Task directions:
Among the entries below, find every line that contains the string "рубля", then copy it.

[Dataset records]
--------------------------------

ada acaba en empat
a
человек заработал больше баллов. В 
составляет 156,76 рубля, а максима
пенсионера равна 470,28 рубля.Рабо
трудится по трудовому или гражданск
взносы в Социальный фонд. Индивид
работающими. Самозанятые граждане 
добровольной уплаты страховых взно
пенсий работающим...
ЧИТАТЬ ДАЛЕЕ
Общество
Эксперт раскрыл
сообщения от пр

--------------------------------

Worked solution:
составляет 156,76 рубля, а максима
пенсионера равна 470,28 рубля.Рабо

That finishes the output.